* _EXERCISE REQUIREMENTS_: Copy every entry exactly as given, minus the images.

= = = = = = =

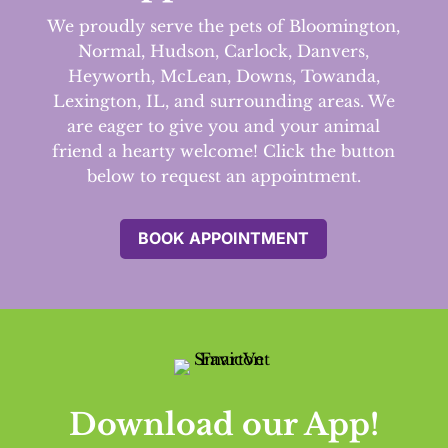
We proudly serve the pets of Bloomington,
Normal, Hudson, Carlock, Danvers,
Heyworth, McLean, Downs, Towanda,
Lexington, IL, and surrounding areas.
We
are eager to give you and your animal
friend a hearty welcome! Click the button
below to request an appointment.
BOOK APPOINTMENT
Download our App!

= = = = = = =

* _COMPLETED TASK_:
We proudly serve the pets of Bloomington,
Normal, Hudson, Carlock, Danvers,
Heyworth, McLean, Downs, Towanda,
Lexington, IL, and surrounding areas.
We
are eager to give you and your animal
friend a hearty welcome! Click the button
below to request an appointment.
BOOK APPOINTMENT
Download our App!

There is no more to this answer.